### Problem details
Where an image occurs, skip it and print the rest of the records verbatim.
*** Block opens ***
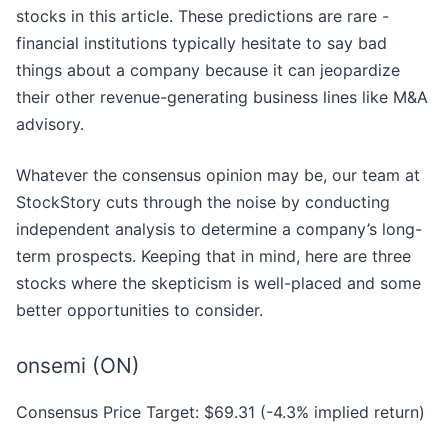
stocks in this article. These predictions are rare -
financial institutions typically hesitate to say bad
things about a company because it can jeopardize
their other revenue-generating business lines like M&A
advisory.
Whatever the consensus opinion may be, our team at
StockStory cuts through the noise by conducting
independent analysis to determine a company’s long-
term prospects. Keeping that in mind, here are three
stocks where the skepticism is well-placed and some
better opportunities to consider.
onsemi (ON)
Consensus Price Target: $69.31 (-4.3% implied return)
*** Block closes ***
### Task answer
stocks in this article. These predictions are rare -
financial institutions typically hesitate to say bad
things about a company because it can jeopardize
their other revenue-generating business lines like M&A
advisory.
Whatever the consensus opinion may be, our team at
StockStory cuts through the noise by conducting
independent analysis to determine a company’s long-
term prospects. Keeping that in mind, here are three
stocks where the skepticism is well-placed and some
better opportunities to consider.
onsemi (ON)
Consensus Price Target: $69.31 (-4.3% implied return)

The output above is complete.